**About this task**: The records below are to be quoted in full; please keep every word exact.

**Material shown**:
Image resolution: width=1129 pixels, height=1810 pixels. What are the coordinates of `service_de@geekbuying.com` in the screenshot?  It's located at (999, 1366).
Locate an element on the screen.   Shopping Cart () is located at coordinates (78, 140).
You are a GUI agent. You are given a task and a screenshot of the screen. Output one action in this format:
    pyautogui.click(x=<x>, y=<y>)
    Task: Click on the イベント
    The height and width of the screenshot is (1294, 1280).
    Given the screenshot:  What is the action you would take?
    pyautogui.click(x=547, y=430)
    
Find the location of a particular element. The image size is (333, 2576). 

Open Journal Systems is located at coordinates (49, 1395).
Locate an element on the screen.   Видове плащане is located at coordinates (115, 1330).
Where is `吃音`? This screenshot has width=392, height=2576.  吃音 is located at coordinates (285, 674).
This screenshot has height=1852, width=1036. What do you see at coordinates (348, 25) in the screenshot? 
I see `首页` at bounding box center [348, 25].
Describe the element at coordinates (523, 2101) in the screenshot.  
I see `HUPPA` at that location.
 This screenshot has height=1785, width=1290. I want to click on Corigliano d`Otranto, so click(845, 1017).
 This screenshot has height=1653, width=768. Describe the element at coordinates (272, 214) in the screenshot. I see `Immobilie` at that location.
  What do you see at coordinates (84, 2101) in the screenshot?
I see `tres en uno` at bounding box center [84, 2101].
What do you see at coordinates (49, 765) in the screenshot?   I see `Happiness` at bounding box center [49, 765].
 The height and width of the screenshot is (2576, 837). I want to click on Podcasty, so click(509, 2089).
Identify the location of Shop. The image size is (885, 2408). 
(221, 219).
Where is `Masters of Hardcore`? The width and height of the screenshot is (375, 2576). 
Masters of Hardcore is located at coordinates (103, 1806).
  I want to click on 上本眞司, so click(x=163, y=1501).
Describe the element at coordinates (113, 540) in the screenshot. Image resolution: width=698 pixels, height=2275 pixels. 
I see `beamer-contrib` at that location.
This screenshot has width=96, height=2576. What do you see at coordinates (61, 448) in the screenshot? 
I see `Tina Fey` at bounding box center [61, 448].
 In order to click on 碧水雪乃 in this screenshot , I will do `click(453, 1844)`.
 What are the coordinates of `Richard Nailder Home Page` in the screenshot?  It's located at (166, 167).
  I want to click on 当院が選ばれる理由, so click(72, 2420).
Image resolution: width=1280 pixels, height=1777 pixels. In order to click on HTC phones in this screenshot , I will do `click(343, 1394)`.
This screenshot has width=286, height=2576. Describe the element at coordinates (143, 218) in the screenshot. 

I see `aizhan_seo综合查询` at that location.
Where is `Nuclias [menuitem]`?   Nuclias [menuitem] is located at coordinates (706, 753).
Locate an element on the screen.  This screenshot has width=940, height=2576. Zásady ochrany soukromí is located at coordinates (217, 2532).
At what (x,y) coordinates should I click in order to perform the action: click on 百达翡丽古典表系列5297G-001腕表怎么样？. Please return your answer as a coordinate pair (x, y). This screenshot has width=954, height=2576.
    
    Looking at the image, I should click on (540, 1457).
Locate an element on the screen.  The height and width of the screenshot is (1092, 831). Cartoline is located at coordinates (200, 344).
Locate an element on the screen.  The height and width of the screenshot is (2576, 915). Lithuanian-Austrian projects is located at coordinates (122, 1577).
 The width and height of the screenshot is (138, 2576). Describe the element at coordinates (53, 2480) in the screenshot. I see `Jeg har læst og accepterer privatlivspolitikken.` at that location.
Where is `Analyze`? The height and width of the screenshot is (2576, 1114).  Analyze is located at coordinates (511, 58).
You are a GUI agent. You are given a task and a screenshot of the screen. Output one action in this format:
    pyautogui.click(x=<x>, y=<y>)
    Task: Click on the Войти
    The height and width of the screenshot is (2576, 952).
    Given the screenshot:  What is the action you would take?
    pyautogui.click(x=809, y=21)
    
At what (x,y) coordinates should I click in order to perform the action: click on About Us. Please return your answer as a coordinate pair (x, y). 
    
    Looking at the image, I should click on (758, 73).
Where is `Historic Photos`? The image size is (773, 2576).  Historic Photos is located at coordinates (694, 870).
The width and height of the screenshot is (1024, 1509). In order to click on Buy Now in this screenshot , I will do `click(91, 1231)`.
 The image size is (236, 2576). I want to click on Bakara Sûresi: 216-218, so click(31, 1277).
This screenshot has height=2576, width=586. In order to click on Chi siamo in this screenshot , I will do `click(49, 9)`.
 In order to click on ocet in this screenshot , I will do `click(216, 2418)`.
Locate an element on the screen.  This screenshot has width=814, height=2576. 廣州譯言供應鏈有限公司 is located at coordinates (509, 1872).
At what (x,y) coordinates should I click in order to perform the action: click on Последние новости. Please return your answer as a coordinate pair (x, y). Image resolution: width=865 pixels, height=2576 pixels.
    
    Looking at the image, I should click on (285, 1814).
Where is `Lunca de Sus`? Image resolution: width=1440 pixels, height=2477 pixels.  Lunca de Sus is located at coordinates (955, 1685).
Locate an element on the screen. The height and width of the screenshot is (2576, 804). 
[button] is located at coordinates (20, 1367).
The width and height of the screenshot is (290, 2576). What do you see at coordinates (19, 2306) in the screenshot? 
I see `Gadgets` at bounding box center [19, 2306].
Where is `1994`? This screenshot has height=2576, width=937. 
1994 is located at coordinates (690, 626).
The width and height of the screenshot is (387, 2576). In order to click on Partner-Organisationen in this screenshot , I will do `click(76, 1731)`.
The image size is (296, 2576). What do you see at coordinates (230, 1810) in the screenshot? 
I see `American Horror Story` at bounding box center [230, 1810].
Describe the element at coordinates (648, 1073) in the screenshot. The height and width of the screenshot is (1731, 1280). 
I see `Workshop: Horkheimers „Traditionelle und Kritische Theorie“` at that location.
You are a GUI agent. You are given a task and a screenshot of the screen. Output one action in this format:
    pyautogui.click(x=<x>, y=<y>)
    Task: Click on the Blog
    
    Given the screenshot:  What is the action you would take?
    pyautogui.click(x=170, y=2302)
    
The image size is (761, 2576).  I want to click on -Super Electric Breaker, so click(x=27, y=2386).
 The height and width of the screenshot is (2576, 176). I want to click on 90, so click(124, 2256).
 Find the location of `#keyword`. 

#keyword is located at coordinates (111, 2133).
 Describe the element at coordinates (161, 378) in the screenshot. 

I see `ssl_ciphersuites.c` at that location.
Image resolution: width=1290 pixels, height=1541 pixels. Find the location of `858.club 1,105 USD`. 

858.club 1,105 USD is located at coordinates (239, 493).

**Reply to the task**:
Image resolution: width=1129 pixels, height=1810 pixels. What are the coordinates of `service_de@geekbuying.com` in the screenshot?  It's located at (999, 1366).
Locate an element on the screen.   Shopping Cart () is located at coordinates (78, 140).
You are a GUI agent. You are given a task and a screenshot of the screen. Output one action in this format:
    pyautogui.click(x=<x>, y=<y>)
    Task: Click on the イベント
    The height and width of the screenshot is (1294, 1280).
    Given the screenshot:  What is the action you would take?
    pyautogui.click(x=547, y=430)
    
Find the location of a particular element. The image size is (333, 2576). 

Open Journal Systems is located at coordinates (49, 1395).
Locate an element on the screen.   Видове плащане is located at coordinates (115, 1330).
Where is `吃音`? This screenshot has width=392, height=2576.  吃音 is located at coordinates (285, 674).
This screenshot has height=1852, width=1036. What do you see at coordinates (348, 25) in the screenshot? 
I see `首页` at bounding box center [348, 25].
Describe the element at coordinates (523, 2101) in the screenshot.  
I see `HUPPA` at that location.
 This screenshot has height=1785, width=1290. I want to click on Corigliano d`Otranto, so click(845, 1017).
 This screenshot has height=1653, width=768. Describe the element at coordinates (272, 214) in the screenshot. I see `Immobilie` at that location.
  What do you see at coordinates (84, 2101) in the screenshot?
I see `tres en uno` at bounding box center [84, 2101].
What do you see at coordinates (49, 765) in the screenshot?   I see `Happiness` at bounding box center [49, 765].
 The height and width of the screenshot is (2576, 837). I want to click on Podcasty, so click(509, 2089).
Identify the location of Shop. The image size is (885, 2408). 
(221, 219).
Where is `Masters of Hardcore`? The width and height of the screenshot is (375, 2576). 
Masters of Hardcore is located at coordinates (103, 1806).
  I want to click on 上本眞司, so click(x=163, y=1501).
Describe the element at coordinates (113, 540) in the screenshot. Image resolution: width=698 pixels, height=2275 pixels. 
I see `beamer-contrib` at that location.
This screenshot has width=96, height=2576. What do you see at coordinates (61, 448) in the screenshot? 
I see `Tina Fey` at bounding box center [61, 448].
 In order to click on 碧水雪乃 in this screenshot , I will do `click(453, 1844)`.
 What are the coordinates of `Richard Nailder Home Page` in the screenshot?  It's located at (166, 167).
  I want to click on 当院が選ばれる理由, so click(72, 2420).
Image resolution: width=1280 pixels, height=1777 pixels. In order to click on HTC phones in this screenshot , I will do `click(343, 1394)`.
This screenshot has width=286, height=2576. Describe the element at coordinates (143, 218) in the screenshot. 

I see `aizhan_seo综合查询` at that location.
Where is `Nuclias [menuitem]`?   Nuclias [menuitem] is located at coordinates (706, 753).
Locate an element on the screen.  This screenshot has width=940, height=2576. Zásady ochrany soukromí is located at coordinates (217, 2532).
At what (x,y) coordinates should I click in order to perform the action: click on 百达翡丽古典表系列5297G-001腕表怎么样？. Please return your answer as a coordinate pair (x, y). This screenshot has width=954, height=2576.
    
    Looking at the image, I should click on (540, 1457).
Locate an element on the screen.  The height and width of the screenshot is (1092, 831). Cartoline is located at coordinates (200, 344).
Locate an element on the screen.  The height and width of the screenshot is (2576, 915). Lithuanian-Austrian projects is located at coordinates (122, 1577).
 The width and height of the screenshot is (138, 2576). Describe the element at coordinates (53, 2480) in the screenshot. I see `Jeg har læst og accepterer privatlivspolitikken.` at that location.
Where is `Analyze`? The height and width of the screenshot is (2576, 1114).  Analyze is located at coordinates (511, 58).
You are a GUI agent. You are given a task and a screenshot of the screen. Output one action in this format:
    pyautogui.click(x=<x>, y=<y>)
    Task: Click on the Войти
    The height and width of the screenshot is (2576, 952).
    Given the screenshot:  What is the action you would take?
    pyautogui.click(x=809, y=21)
    
At what (x,y) coordinates should I click in order to perform the action: click on About Us. Please return your answer as a coordinate pair (x, y). 
    
    Looking at the image, I should click on (758, 73).
Where is `Historic Photos`? The image size is (773, 2576).  Historic Photos is located at coordinates (694, 870).
The width and height of the screenshot is (1024, 1509). In order to click on Buy Now in this screenshot , I will do `click(91, 1231)`.
 The image size is (236, 2576). I want to click on Bakara Sûresi: 216-218, so click(31, 1277).
This screenshot has height=2576, width=586. In order to click on Chi siamo in this screenshot , I will do `click(49, 9)`.
 In order to click on ocet in this screenshot , I will do `click(216, 2418)`.
Locate an element on the screen.  This screenshot has width=814, height=2576. 廣州譯言供應鏈有限公司 is located at coordinates (509, 1872).
At what (x,y) coordinates should I click in order to perform the action: click on Последние новости. Please return your answer as a coordinate pair (x, y). Image resolution: width=865 pixels, height=2576 pixels.
    
    Looking at the image, I should click on (285, 1814).
Where is `Lunca de Sus`? Image resolution: width=1440 pixels, height=2477 pixels.  Lunca de Sus is located at coordinates (955, 1685).
Locate an element on the screen. The height and width of the screenshot is (2576, 804). 
[button] is located at coordinates (20, 1367).
The width and height of the screenshot is (290, 2576). What do you see at coordinates (19, 2306) in the screenshot? 
I see `Gadgets` at bounding box center [19, 2306].
Where is `1994`? This screenshot has height=2576, width=937. 
1994 is located at coordinates (690, 626).
The width and height of the screenshot is (387, 2576). In order to click on Partner-Organisationen in this screenshot , I will do `click(76, 1731)`.
The image size is (296, 2576). What do you see at coordinates (230, 1810) in the screenshot? 
I see `American Horror Story` at bounding box center [230, 1810].
Describe the element at coordinates (648, 1073) in the screenshot. The height and width of the screenshot is (1731, 1280). 
I see `Workshop: Horkheimers „Traditionelle und Kritische Theorie“` at that location.
You are a GUI agent. You are given a task and a screenshot of the screen. Output one action in this format:
    pyautogui.click(x=<x>, y=<y>)
    Task: Click on the Blog
    
    Given the screenshot:  What is the action you would take?
    pyautogui.click(x=170, y=2302)
    
The image size is (761, 2576).  I want to click on -Super Electric Breaker, so click(x=27, y=2386).
 The height and width of the screenshot is (2576, 176). I want to click on 90, so click(124, 2256).
 Find the location of `#keyword`. 

#keyword is located at coordinates (111, 2133).
 Describe the element at coordinates (161, 378) in the screenshot. 

I see `ssl_ciphersuites.c` at that location.
Image resolution: width=1290 pixels, height=1541 pixels. Find the location of `858.club 1,105 USD`. 

858.club 1,105 USD is located at coordinates (239, 493).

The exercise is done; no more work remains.